それはまるで背後に宇宙を背負うかのような
帝都の中心でもある城へと戻ってきた頃には、東の空がうっすらとではあるが明るくなりつつあった。今はほとんど外に人の姿は見えないが、それでももうじき帝都に暮らす人間が行動を開始しだす頃だ――と思っていたら、中心から離れた通りにちらほらと人がいるのが見えた。
見えたとはいえ、それは人の形をしているだけで実際に人間というわけでもない。
ゆらりと陽炎のように不確かな輪郭が徐々に形を作りはじめて人へと変化する。
そうして彼らは普段通りの日常を開始し始めた。帝都の住人として。
ハンスが言っていた朝市などで当り障りのない情報しか得られなかったというのは、つまりああいう相手に話しかけたからなのだろう。
ゲームでいうならNPCといった決められたセリフしか喋らない相手に近いだろうか。
あれが魔法であるというのは、恐らくすぐには気付けそうにない。
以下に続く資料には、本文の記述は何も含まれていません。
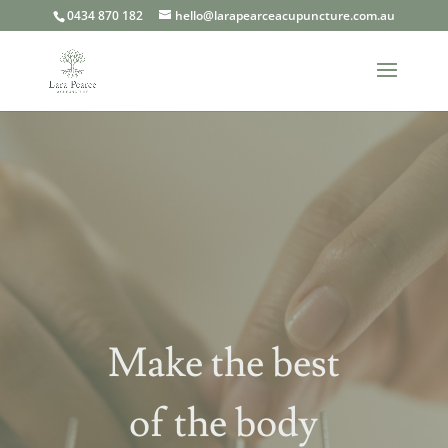
0434 870 182
hello@larapearceacupuncture.com.au
Make the best
of the body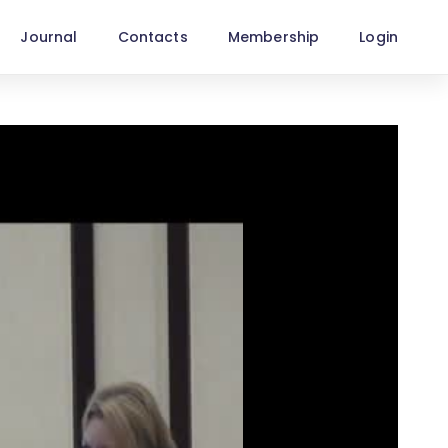
Journal
Contacts
Membership
Login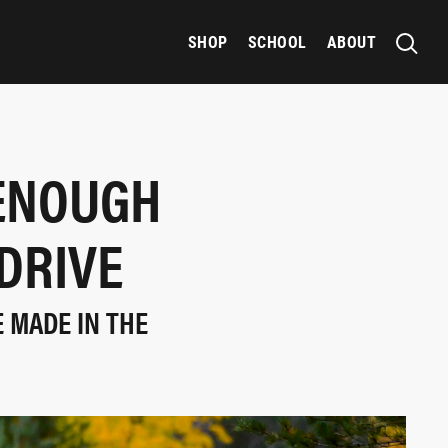
SHOP
SCHOOL
ABOUT
 ENOUGH
DRIVE
 MADE IN THE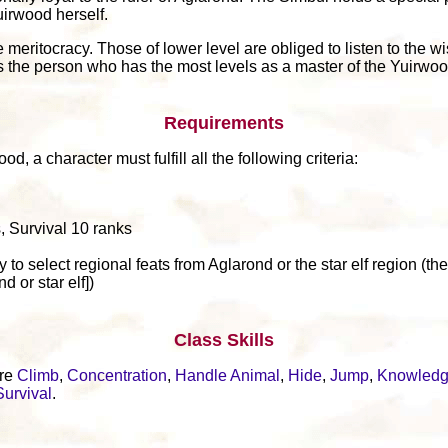
uirwood herself.
meritocracy. Those of lower level are obliged to listen to the wi
n is the person who has the most levels as a master of the Yuirwoo
Requirements
, a character must fulfill all the following criteria:
, Survival 10 ranks
y to select regional feats from Aglarond or the star elf region (th
 or star elf])
Class Skills
are
Climb
,
Concentration
,
Handle Animal
,
Hide
,
Jump
,
Knowled
Survival
.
今見た光景があってそこであぁ魔法か、と気付けたようなものだ。
となれば実際の人間である帝都の住人はこの事実に気付いてすらいないだろう。
それどころか、些細な罪を大罪として扱われ城へと連れられていき、恐らくは何かに使われている。結局のところ、俺が城に潜入するきっかけになった酔っ払いがどうなったかは分からずじまいだ。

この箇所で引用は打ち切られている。